Outage caused by Fly infrastructure?

jasonkuhrt · December 20, 2022, 5:35pm

Hi, we’ve been running an app for ~80h, 4 instances in 2 regions (iad, fra).

We had an incident where the app started responding with 401 to customers.

The period of the outage appears to have been Dec 19 8:41pm - Dec 20 8:19am UTC

There was no new deployment from our side.

The solution was to redeploy the app (exact same code).

This happened to two of our apps on Fly at the same time. The other app is just for receiving webhooks and doesn’t even have the same auth.

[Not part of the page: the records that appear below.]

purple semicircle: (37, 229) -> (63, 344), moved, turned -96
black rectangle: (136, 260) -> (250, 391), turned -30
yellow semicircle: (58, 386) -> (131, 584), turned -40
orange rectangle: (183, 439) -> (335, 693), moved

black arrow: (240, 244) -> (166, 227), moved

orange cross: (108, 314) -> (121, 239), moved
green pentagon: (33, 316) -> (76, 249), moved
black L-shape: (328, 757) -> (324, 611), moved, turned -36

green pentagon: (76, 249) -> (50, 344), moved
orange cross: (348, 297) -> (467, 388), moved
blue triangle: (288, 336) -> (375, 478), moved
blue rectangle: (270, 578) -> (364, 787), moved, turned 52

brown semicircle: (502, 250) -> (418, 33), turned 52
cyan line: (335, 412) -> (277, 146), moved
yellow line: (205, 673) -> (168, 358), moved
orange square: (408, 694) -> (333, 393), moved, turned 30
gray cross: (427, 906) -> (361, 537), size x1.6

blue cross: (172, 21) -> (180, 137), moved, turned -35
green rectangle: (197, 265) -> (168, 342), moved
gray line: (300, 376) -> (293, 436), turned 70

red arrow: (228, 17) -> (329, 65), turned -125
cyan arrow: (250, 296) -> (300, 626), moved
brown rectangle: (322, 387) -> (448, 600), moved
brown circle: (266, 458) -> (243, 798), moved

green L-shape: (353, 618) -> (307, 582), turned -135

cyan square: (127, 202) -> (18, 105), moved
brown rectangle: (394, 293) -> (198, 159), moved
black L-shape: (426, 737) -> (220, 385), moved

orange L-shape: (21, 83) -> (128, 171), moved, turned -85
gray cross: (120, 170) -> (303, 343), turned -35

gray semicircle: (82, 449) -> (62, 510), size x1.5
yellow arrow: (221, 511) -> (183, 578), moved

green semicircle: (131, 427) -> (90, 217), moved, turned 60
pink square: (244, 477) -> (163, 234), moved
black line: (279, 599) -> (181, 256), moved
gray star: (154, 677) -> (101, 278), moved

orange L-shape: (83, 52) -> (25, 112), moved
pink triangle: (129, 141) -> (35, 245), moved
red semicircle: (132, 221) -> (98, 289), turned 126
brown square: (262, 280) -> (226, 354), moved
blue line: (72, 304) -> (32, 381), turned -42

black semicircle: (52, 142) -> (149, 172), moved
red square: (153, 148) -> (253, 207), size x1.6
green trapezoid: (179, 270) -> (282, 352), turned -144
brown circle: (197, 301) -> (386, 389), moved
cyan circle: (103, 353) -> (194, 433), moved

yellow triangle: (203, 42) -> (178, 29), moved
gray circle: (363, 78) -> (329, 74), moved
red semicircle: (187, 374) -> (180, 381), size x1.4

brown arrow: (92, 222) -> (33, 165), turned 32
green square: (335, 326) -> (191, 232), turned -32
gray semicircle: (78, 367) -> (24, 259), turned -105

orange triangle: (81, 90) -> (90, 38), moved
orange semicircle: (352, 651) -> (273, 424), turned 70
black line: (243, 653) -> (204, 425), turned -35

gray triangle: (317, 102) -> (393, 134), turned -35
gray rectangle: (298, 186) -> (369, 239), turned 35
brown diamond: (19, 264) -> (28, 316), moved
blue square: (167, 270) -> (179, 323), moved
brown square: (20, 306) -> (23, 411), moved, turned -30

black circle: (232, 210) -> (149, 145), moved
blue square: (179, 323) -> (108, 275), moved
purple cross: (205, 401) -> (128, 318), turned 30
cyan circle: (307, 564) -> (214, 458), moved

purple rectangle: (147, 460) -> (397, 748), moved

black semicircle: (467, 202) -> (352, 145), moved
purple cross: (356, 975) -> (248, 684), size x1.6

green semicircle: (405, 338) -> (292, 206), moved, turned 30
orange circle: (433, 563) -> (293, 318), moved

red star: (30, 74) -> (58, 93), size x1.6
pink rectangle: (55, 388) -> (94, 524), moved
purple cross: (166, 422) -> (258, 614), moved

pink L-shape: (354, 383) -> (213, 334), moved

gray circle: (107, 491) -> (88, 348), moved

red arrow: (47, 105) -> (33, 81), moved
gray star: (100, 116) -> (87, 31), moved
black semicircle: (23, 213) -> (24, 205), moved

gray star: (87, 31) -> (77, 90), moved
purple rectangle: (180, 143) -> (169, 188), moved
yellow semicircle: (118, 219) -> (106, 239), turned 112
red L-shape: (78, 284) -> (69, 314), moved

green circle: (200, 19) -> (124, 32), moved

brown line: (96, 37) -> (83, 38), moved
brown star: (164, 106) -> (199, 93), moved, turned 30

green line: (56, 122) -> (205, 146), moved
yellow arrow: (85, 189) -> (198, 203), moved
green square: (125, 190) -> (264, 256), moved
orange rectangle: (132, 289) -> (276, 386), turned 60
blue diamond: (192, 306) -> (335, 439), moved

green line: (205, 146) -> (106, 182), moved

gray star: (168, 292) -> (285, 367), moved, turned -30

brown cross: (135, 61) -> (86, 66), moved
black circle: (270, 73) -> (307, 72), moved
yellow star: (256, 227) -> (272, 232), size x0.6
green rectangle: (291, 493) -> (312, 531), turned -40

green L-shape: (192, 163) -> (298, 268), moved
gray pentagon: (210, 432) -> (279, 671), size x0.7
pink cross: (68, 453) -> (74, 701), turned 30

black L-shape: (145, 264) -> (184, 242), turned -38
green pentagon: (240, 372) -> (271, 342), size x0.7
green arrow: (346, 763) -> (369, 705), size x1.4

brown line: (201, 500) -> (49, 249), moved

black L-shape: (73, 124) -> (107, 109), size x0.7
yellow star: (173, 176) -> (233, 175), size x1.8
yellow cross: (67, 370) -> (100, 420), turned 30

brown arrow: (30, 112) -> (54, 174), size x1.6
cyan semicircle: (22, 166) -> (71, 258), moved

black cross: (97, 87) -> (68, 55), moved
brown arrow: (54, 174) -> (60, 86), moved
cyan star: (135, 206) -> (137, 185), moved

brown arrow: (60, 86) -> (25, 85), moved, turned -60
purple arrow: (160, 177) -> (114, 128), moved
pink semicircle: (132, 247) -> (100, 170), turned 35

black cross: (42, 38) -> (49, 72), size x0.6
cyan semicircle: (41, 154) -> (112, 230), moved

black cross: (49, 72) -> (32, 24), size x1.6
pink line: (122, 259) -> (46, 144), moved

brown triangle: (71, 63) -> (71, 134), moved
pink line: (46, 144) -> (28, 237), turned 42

We’re quite confused and unable to point to a mistake on our end so far.

Can you please advise us about anything on your end and how we can further debug this issue (and tips at least appreciated).

Thanks!

jasonkuhrt · December 20, 2022, 6:06pm

Here’s something really confusing. Why does concurrency during the outage go to zero? We didn’t touch that…

kurt · December 20, 2022, 6:12pm

Nothing in our infrastructure serves 401s, so if people were getting 401s it was almost definitely from the app process.

Concurrency can go to zero if requests get really fast. 401s seem like they might happen very fast? If that’s true, you might’ve seen a change in response times during that interval as well.

Deploying will often put VMs on new hosts with new IPs. If you’re relying on an upstream API or service, it’s possible it rate limited your existing VMs and the deploy just worked around the rate limit.

jasonkuhrt · December 20, 2022, 6:14pm

Not sure its related but a deployment failed a few hours earlier:

Maybe related to this on your status page:

jasonkuhrt · December 20, 2022, 6:17pm

That sounds reasonable and what we thought too. Our tracing in Honeycomb has an outage that perfectly coincides with this though, hence the confusion.

jasonkuhrt · December 20, 2022, 6:26pm

Yes, the response times went down:

Are you saying that concurrency 0 is a misleading metric stat and that there still were 4 app instances running?

kurt · December 20, 2022, 6:43pm

Concurrency is exactly the number of requests that are in progress when we scrape the metric (every 15s). When requests are coming back very fast, that gauge usually hangs out at 0. It’s a little counter intuitive.

jasonkuhrt · December 20, 2022, 6:45pm

Thanks @kurt makes sense!

jasonkuhrt · December 20, 2022, 7:08pm

@kurt We found an issue that suggests a bad deployment on our side actually.

But to confirm that we need to access the config that was used for that release.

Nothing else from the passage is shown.